Tree having a certain economic importance thanks to the good quality wood, cultivable in the tropical and marginally subtropical climate zones, not bearing temperatures slightly less of 10 °C, requires full sun and is not particular about the soil, even if it prefers the fertile, draining, acidic to neutral ones. It is utilized in the reforestation of degraded areas, being resistant to dry periods and to the fire, and as ornamental due to the abundant and perfumed blooming. The wood, commercially known as “white meranti”, of cream white colour tending with the time to the yellowish brown, hard, averagely heavy and relatively easy to work, but little resistant to the atmospheric agents, is utilized in the construction of inner parts of dwellings and boats, of furniture, tools, handicrafts, in the veneering (technique consisting in covering a low-quality wood with fine sheets of prized wood) and to produce the plywood, morevover is excellent for burning. From the flowers they get an essential oil and the resin is utilized as incense; the bark is locally chewed together with the areca nuts (Areca catechu). The tree, furthermore, has a considerable religious importance in the customs and traditions of the local populations, sacred for Buddhists, its flowers are employed during the religious services.

Flowers and bark are utilized in the traditional medicine for various pathologies, laboratory studies have evidenced in the bark extracts the presence of compounds with high antioxidant power of possible interest for the official pharmacopoeia.

Because of the reduction of the habitat and the overexploitation, the tree is inserted into the red list of the IUCN (International Union for Conservation of Nature) as “Endangered” (species at high extinction risk in the forthcoming future).

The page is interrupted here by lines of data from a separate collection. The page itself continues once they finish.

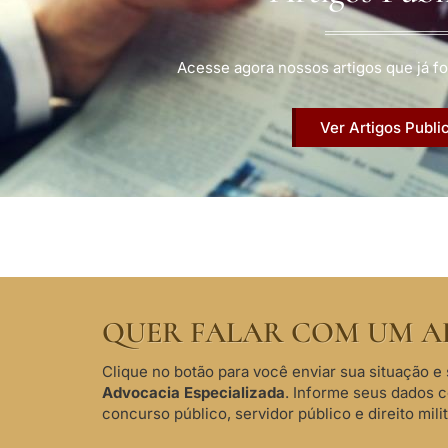
Acesse agora nossos artigos que já fo
Ver Artigos Publi
QUER FALAR COM UM A
Clique no botão para você enviar sua situação e 
Advocacia Especializada
. Informe seus dados 
concurso público, servidor público e direito milit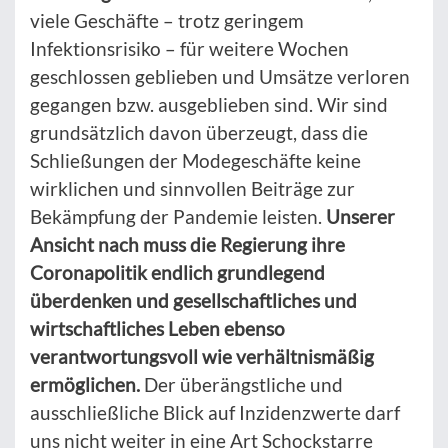
viele Geschäfte – trotz geringem
Infektionsrisiko – für weitere Wochen
geschlossen geblieben und Umsätze verloren
gegangen bzw. ausgeblieben sind. Wir sind
grundsätzlich davon überzeugt, dass die
Schließungen der Modegeschäfte keine
wirklichen und sinnvollen Beiträge zur
Bekämpfung der Pandemie leisten.
Unserer
Ansicht nach muss die Regierung ihre
Coronapolitik endlich grundlegend
überdenken und gesellschaftliches und
wirtschaftliches Leben ebenso
verantwortungsvoll wie verhältnismäßig
ermöglichen.
Der überängstliche und
ausschließliche Blick auf Inzidenzwerte darf
uns nicht weiter in eine Art Schockstarre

Synonyms: Hopea floribunda Wall. (1829); Shorea laccifera B.Heyne ex Wall. (1829); Shorea talura Roxb. (1832); Saul iallarea Roxb. ex Wight & Arn. (1834); Vatica laccifera Wight & Arn. (1834); Shorea laurifolia Wall. ex Steud. (1841); Shorea floribunda Kurz (1873); Shorea harmandii Pierre (1886); Shorea attopoensis Pierre (1890); Shorea cochinchinensis Pierre (1890); Anthoshorea harmandii (Laness.) Pierre (1891); Shorea saigonensis Pierre (1892); Shorea cochinchinensis var. saigonensis (Pierre) P.Guérin (1910).